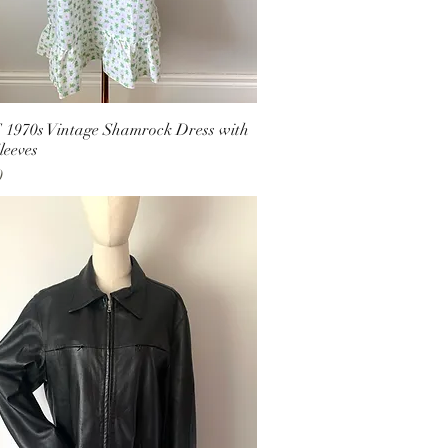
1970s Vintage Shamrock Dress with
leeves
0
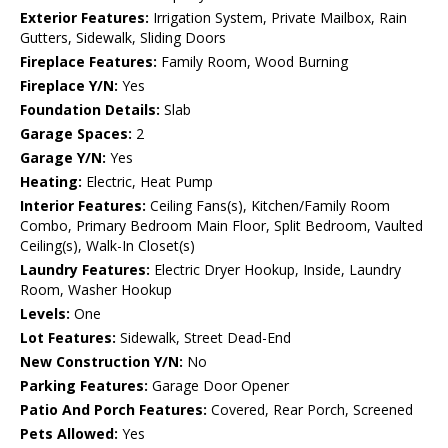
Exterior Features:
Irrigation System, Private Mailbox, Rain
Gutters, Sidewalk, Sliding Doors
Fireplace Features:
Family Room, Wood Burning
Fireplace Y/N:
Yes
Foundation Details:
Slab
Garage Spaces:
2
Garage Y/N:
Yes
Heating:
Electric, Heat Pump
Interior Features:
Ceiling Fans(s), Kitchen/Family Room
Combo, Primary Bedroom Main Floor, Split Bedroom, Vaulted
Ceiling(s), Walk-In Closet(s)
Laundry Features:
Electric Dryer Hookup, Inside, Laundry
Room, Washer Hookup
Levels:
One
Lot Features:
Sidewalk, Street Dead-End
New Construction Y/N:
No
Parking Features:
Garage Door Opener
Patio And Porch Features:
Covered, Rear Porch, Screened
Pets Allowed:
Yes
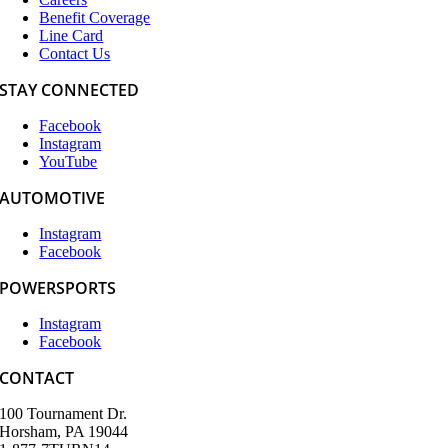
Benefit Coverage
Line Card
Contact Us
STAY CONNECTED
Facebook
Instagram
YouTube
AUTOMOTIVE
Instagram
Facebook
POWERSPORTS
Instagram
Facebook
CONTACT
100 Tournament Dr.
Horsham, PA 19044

...

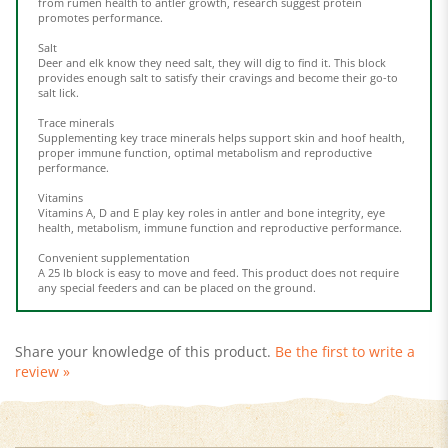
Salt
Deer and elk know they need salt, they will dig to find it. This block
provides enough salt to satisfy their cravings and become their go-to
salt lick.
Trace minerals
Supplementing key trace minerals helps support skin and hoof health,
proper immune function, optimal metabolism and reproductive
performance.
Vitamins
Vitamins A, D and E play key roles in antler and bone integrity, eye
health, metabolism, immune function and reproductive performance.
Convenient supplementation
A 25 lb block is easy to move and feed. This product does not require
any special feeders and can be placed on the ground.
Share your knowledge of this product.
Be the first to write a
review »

* * *

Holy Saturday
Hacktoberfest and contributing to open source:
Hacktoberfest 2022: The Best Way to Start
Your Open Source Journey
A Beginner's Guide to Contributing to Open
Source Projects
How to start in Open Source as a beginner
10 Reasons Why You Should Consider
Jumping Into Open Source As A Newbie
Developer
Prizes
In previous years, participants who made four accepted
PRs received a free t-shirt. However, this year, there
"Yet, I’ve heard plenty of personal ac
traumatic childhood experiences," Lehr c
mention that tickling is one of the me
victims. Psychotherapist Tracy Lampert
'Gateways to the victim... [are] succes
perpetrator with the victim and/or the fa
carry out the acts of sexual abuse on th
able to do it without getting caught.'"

> _Work to be completed_
What lines of the material above include "health"? Copy each one.

> _Answer to this problem_
Supplementing key trace minerals helps support skin and hoof health,
health, metabolism, immune function and reproductive performance.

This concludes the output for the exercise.